#### Dataset items
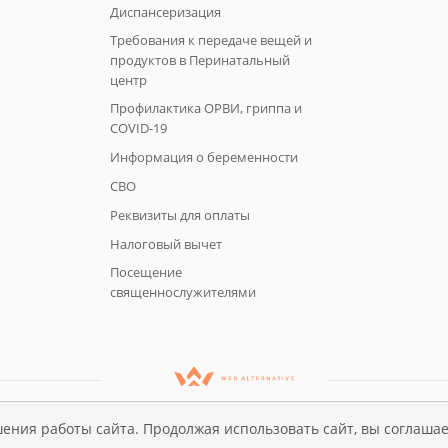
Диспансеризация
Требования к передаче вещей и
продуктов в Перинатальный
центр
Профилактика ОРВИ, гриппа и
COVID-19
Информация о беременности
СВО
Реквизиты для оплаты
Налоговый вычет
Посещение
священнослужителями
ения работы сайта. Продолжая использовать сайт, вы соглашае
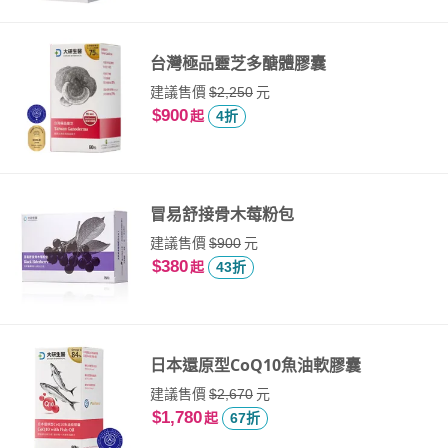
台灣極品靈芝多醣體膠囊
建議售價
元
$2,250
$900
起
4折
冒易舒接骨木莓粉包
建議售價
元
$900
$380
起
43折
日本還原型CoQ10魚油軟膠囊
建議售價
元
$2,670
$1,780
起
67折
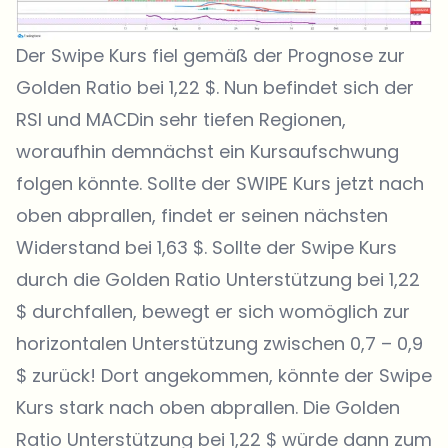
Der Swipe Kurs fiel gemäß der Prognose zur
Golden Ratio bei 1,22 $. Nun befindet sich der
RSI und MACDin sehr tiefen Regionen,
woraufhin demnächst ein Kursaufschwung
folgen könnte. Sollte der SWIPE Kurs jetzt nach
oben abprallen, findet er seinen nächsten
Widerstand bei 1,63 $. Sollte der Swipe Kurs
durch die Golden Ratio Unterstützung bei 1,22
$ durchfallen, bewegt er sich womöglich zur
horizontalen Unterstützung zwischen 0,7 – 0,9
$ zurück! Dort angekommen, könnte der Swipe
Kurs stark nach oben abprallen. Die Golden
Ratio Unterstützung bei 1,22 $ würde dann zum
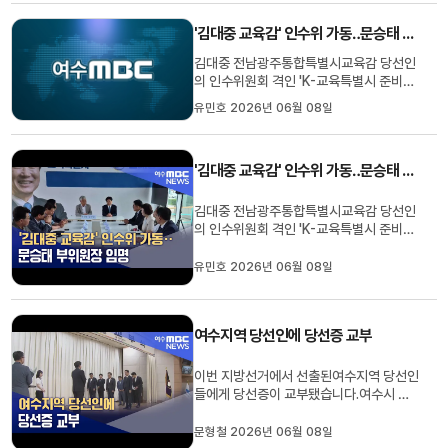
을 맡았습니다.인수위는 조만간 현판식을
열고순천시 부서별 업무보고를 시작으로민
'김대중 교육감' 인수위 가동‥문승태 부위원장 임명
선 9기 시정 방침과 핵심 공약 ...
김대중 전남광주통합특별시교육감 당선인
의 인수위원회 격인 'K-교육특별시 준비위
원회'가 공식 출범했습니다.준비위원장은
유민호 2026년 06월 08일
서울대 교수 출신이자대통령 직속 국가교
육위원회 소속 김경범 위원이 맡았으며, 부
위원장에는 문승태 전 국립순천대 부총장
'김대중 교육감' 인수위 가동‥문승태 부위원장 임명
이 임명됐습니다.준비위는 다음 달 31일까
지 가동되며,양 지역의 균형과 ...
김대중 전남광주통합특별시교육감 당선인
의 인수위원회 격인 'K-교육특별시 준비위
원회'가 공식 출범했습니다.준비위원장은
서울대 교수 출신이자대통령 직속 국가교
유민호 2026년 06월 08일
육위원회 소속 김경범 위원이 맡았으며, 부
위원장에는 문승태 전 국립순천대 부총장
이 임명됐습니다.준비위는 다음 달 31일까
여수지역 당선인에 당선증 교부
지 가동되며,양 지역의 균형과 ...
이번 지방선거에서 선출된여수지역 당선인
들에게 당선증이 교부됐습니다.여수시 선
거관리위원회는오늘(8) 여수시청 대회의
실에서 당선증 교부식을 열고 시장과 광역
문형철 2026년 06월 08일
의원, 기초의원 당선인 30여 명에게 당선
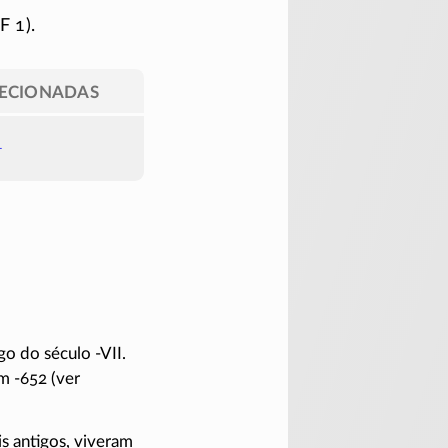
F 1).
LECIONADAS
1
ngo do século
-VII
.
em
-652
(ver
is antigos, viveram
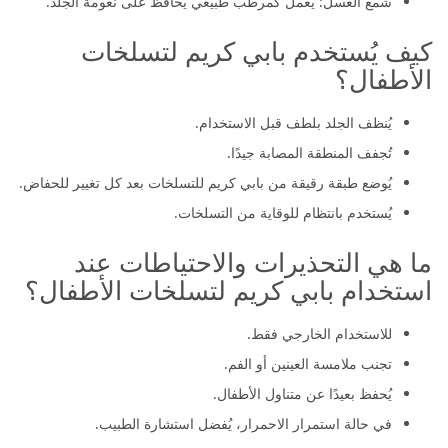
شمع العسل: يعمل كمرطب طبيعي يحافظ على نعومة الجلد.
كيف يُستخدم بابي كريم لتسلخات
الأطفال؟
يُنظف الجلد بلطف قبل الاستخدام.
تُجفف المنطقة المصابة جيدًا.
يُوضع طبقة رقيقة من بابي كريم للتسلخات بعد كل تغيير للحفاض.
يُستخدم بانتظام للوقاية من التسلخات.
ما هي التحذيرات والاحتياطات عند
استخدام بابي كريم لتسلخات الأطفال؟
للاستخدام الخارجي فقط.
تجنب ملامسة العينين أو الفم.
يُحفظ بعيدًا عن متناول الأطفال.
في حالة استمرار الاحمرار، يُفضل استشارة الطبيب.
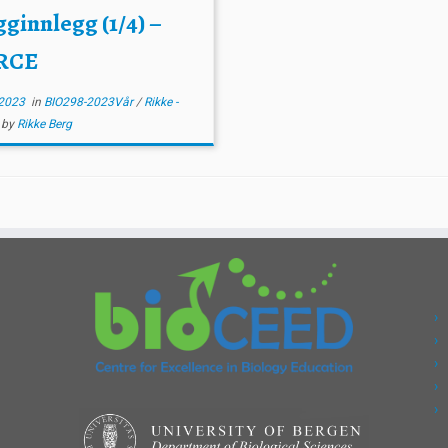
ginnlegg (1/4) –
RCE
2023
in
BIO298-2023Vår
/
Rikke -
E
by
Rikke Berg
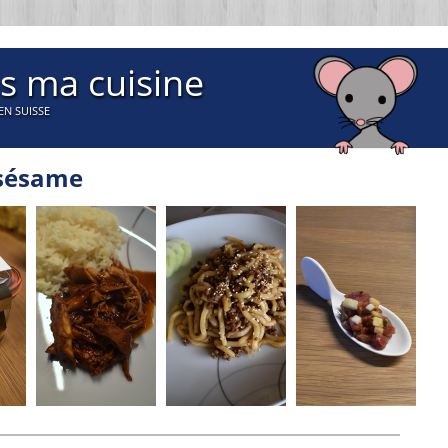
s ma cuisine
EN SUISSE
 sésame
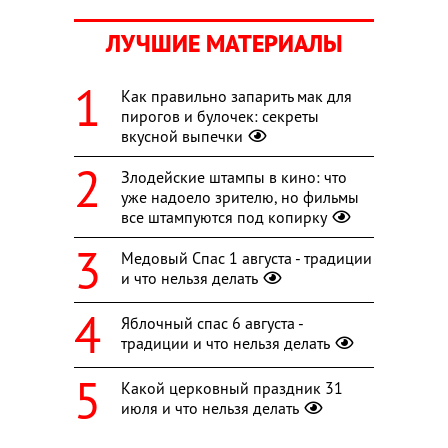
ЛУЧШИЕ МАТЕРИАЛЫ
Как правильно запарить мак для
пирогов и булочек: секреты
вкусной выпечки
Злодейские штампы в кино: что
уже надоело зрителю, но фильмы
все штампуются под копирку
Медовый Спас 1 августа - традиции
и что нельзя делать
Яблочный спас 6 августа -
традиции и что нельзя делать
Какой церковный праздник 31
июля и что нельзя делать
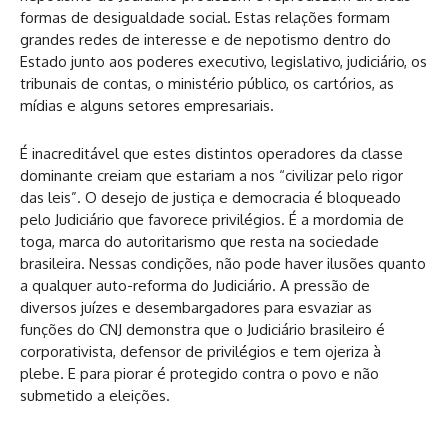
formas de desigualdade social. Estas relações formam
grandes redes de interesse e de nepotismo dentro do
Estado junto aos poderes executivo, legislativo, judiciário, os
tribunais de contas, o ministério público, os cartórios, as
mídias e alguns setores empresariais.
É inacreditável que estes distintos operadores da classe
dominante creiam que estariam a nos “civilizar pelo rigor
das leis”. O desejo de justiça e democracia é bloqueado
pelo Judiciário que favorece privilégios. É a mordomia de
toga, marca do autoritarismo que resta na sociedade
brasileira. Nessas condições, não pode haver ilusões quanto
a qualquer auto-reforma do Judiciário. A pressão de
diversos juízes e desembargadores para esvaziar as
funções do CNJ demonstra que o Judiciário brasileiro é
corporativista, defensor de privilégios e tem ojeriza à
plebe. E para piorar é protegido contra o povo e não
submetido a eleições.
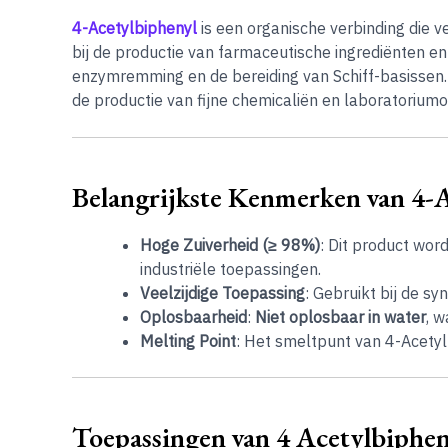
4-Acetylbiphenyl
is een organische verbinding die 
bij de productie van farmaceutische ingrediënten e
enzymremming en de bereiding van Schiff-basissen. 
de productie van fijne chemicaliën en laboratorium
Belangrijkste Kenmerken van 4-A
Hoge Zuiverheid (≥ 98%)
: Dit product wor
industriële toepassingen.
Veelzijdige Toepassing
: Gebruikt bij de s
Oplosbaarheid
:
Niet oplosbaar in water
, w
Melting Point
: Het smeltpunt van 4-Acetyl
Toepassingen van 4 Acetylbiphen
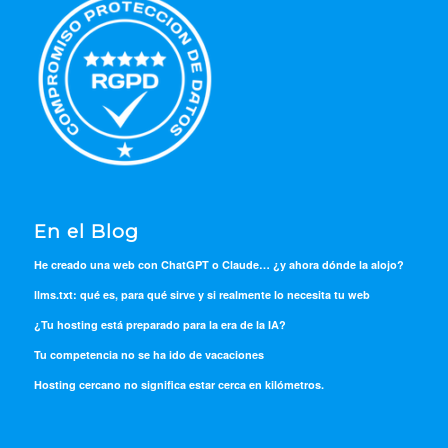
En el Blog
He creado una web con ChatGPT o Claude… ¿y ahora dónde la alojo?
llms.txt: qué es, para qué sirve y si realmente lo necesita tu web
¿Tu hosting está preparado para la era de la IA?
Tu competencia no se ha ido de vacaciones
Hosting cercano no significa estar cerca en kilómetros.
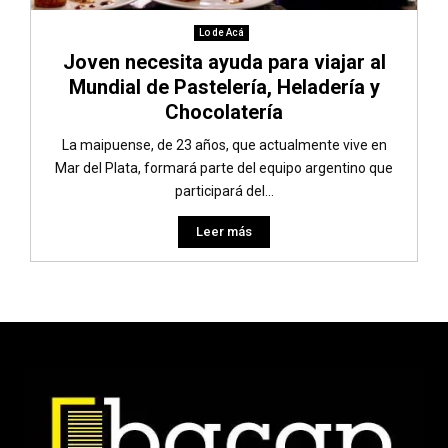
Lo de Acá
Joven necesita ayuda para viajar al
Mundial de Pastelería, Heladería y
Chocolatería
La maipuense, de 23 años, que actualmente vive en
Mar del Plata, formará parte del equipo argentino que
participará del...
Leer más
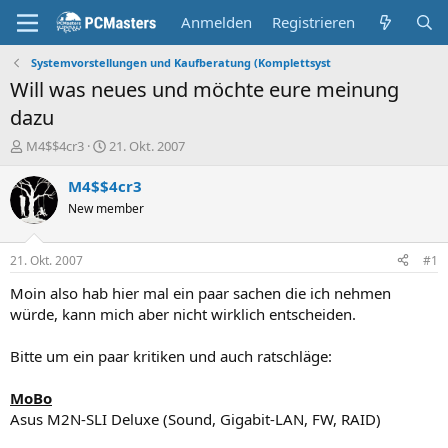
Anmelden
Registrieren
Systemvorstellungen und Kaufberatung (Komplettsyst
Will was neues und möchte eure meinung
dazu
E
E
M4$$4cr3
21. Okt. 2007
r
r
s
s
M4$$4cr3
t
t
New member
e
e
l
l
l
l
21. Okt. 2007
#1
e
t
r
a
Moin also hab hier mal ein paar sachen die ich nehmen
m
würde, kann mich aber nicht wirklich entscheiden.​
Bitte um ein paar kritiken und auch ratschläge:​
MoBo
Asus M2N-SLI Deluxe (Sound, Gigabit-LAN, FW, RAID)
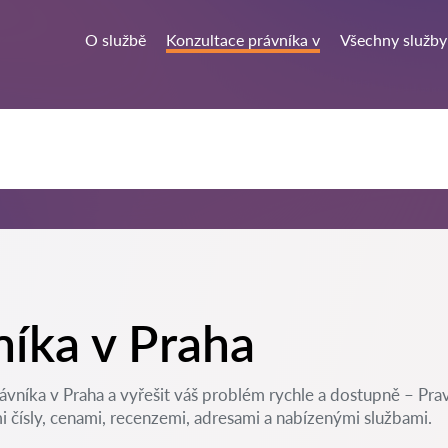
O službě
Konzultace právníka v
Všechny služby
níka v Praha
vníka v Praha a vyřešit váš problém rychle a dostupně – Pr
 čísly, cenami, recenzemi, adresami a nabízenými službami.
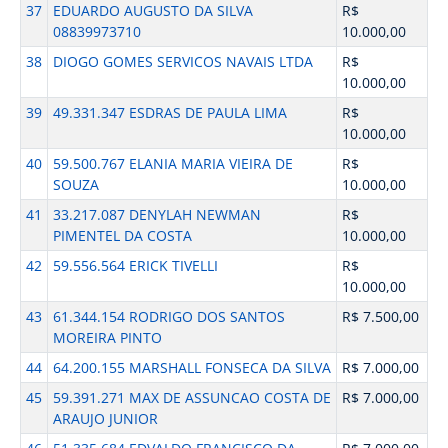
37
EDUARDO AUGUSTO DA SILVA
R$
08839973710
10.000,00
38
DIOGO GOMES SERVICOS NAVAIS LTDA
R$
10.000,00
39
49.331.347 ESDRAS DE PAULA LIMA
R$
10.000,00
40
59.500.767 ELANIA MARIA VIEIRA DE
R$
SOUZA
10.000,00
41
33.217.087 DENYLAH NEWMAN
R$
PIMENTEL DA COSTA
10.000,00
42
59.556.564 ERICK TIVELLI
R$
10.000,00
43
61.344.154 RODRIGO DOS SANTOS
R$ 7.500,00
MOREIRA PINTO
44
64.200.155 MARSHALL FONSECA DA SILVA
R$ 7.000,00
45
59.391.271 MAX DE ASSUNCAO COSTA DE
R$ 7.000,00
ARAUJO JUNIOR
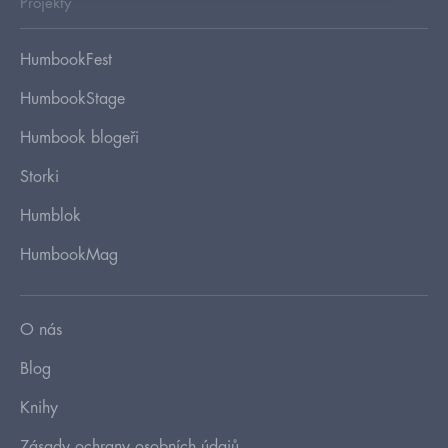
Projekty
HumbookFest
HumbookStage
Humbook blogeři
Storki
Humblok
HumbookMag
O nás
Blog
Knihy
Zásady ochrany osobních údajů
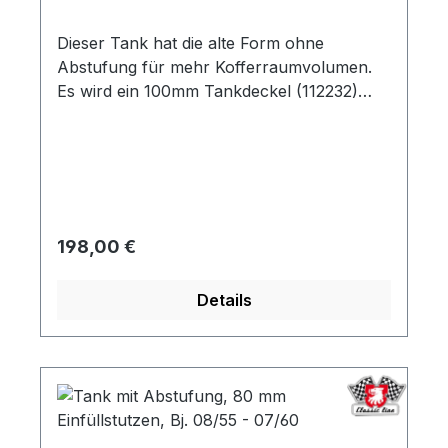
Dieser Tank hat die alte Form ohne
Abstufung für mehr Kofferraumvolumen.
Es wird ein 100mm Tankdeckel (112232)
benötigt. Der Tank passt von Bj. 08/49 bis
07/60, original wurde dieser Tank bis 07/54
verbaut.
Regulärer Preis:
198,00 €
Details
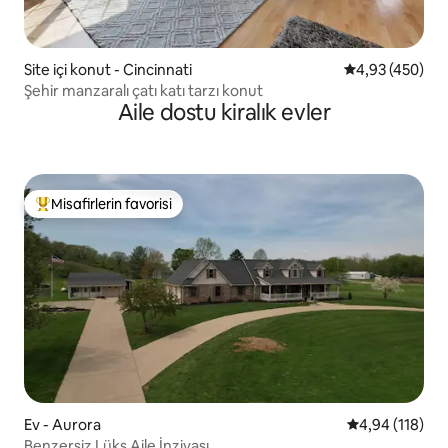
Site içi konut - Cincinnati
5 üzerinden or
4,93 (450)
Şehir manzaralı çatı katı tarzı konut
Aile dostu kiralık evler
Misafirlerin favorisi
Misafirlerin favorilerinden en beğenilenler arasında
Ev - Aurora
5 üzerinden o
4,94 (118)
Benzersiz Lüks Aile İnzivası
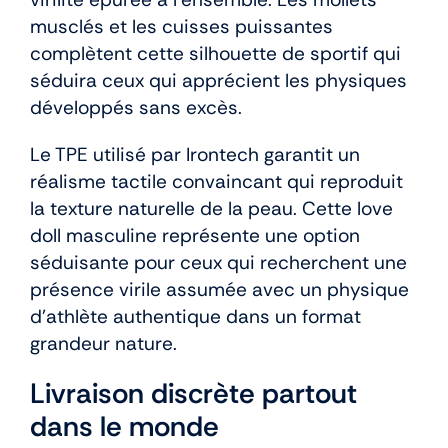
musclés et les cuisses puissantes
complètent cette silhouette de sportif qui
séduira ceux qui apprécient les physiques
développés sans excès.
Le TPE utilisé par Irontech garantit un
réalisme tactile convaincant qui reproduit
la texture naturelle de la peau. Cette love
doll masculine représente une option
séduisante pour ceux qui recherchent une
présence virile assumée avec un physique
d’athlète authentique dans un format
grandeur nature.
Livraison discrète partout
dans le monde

#### Work instructions
In the entries above, identify every line with the string "Golden".

#### Your solution
Golden Ratio bei 1,22 $. Nun befindet sich der
durch die Golden Ratio Unterstützung bei 1,22
Kurs stark nach oben abprallen. Die Golden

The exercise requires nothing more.